The AC-link bus 108 protocol may be redefined using special software,
firmware, a state machine, or other similar manners developed to redefine the
bus protocol in accordance with the present invention.- When using software,
software drivers may be installed on the PC connected to the AC-link bus 108
in order to implement the software, where these software drivers will replace
the existing AC-link bus 108 protocol with the redefined protocol. This
specially software or hardware provides the redefined protocol necessary to
allow the desired data streams to be sent to the DSP 102 for digital signal
processing to be performed.
As can be seen from the foregoing, a system and method for performing
signal processing on an AC-link bus formed in accordance with the present
invention allows real-time signal processing to be performed on data streams
communicated over an AC-link bus. Moreover, by forming a system and
method for performing signal processing on an AC-link bus in accordance with
the present invention, signal processing functions can be performed on data
streams communicated to and from a codec without requiring access to a host
CPU or codec controller. Furthermore, by forming a system and method for
performing signal processing on an AC-link bus in accordance with the present
invention, the data streams communicated between a codec controller and a
codec can be flexibly and efficiently digitally signal processed.
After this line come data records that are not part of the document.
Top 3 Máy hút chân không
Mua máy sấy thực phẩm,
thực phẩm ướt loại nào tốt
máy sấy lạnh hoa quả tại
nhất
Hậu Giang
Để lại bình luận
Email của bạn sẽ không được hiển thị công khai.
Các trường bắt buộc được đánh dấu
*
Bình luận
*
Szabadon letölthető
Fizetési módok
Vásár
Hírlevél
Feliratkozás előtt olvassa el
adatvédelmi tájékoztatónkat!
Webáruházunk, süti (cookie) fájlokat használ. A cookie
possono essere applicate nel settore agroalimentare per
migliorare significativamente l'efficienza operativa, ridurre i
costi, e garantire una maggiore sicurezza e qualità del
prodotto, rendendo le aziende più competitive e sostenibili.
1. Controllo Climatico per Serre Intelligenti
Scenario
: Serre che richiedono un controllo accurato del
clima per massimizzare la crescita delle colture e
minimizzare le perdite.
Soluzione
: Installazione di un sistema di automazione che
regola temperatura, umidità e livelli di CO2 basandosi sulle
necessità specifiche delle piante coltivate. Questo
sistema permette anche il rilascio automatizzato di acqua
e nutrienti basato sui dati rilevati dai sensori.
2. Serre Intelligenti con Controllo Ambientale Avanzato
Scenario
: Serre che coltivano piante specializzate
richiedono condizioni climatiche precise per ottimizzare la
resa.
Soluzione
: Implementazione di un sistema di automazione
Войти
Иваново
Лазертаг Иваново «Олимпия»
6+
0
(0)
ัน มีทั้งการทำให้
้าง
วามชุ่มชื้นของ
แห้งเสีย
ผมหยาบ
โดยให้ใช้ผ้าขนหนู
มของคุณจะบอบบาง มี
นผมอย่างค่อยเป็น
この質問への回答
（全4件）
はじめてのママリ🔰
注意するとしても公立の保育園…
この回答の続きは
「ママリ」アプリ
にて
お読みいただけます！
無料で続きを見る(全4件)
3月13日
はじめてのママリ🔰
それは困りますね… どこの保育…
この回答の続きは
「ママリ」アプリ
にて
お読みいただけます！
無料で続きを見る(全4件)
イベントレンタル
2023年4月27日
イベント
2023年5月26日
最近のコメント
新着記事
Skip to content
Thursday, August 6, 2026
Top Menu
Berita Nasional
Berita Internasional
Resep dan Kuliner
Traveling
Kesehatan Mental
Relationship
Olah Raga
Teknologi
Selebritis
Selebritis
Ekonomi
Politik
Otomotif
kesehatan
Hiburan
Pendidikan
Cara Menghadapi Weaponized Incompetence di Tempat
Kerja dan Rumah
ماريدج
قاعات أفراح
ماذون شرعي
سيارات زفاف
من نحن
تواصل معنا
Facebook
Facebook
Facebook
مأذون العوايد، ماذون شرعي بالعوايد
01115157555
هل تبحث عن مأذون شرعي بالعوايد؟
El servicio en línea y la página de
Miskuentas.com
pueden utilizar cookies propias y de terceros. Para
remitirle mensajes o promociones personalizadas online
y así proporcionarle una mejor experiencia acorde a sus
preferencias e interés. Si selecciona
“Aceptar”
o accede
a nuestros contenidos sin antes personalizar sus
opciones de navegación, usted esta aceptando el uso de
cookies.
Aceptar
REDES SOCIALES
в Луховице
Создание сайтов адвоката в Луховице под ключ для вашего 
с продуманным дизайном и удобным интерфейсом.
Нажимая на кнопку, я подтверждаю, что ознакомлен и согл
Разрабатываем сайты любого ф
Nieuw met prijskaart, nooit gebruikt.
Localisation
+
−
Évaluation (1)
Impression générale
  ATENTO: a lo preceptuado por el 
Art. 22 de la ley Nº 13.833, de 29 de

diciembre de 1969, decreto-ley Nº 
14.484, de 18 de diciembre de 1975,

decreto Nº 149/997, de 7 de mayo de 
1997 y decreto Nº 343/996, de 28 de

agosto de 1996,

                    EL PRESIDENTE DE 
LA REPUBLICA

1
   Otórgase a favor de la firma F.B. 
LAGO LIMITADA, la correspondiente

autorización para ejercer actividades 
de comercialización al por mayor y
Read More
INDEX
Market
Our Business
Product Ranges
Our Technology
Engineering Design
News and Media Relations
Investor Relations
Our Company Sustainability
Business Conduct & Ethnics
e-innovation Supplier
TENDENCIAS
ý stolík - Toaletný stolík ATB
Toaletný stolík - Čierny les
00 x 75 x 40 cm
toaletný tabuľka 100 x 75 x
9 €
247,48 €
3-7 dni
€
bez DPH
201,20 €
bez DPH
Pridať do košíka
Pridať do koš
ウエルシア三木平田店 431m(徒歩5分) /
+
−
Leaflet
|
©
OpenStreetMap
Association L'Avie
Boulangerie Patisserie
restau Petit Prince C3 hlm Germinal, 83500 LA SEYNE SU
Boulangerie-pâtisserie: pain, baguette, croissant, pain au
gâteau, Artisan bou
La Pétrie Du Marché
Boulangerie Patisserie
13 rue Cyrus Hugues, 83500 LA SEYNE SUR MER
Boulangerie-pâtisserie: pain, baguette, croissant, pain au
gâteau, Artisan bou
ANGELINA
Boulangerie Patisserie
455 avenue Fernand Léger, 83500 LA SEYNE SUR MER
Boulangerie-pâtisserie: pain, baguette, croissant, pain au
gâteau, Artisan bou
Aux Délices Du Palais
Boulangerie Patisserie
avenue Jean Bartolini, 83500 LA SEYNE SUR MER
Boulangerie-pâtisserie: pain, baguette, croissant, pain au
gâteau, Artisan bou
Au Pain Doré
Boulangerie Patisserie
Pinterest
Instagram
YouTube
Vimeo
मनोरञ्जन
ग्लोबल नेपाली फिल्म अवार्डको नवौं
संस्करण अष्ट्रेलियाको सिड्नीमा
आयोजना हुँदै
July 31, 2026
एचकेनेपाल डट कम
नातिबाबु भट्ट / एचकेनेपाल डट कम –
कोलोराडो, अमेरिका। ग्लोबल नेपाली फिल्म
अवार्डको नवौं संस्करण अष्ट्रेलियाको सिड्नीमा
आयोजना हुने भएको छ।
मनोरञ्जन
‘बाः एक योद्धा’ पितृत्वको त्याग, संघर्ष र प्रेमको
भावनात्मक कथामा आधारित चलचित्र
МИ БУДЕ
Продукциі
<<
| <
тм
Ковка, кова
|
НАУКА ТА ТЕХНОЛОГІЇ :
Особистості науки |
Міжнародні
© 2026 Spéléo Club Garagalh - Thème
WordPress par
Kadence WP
In each of the above embodiments, the structures of the system and
method for performing signal processing on an AC-link bus of the present
invention are described separately in each of the embodiments. However, it is
the full intention of the inventors of the present invention that the separate
aspects of each embodiment described herein may be combined with the other
embodiments described herein. Those skilled in the art will appreciate that
various adaptations and modifications of the just-described preferred
embodiment can be configured without departing from the scope and spirit of
the invention. For instance, the present invention may be readily applied to
variations of the TDM data packet protocol described above. Therefore, it is to
be understood that, within the scope of the appended claims, the invention may
be practiced other than as specifically described herein.